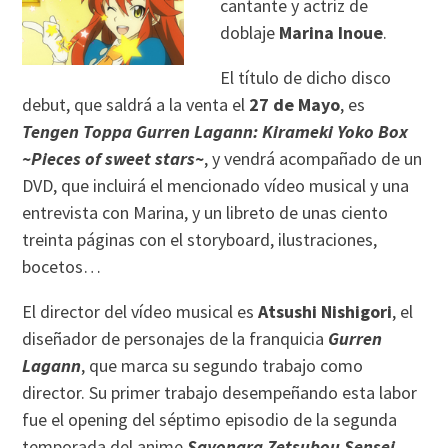
cantante y actriz de
doblaje
Marina Inoue
.
El título de dicho disco
debut, que saldrá a la venta el
27 de Mayo
, es
Tengen Toppa Gurren Lagann: Kirameki Yoko Box
~Pieces of sweet stars~
, y vendrá acompañado de un
DVD, que incluirá el mencionado vídeo musical y una
entrevista con Marina, y un libreto de unas ciento
treinta páginas con el storyboard, ilustraciones,
bocetos…
El director del vídeo musical es
Atsushi Nishigori
, el
diseñador de personajes de la franquicia
Gurren
Lagann
, que marca su segundo trabajo como
director. Su primer trabajo desempeñando esta labor
fue el opening del séptimo episodio de la segunda
temporada del anime
Sayonara Zetsubou Sensei
,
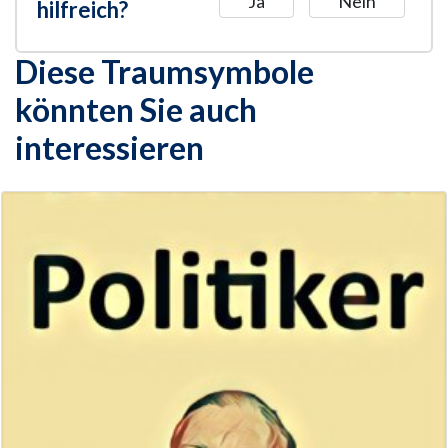
Ja
Nein
hilfreich?
Diese Traumsymbole
könnten Sie auch
interessieren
-------
→ **WHAT YOU HAVE TO DO**
Look for the word "Gurren" in the listing above, and copy every line where you find it.

→ **RESULT BELOW**
Tengen Toppa Gurren Lagann: Kirameki Yoko Box
Gurren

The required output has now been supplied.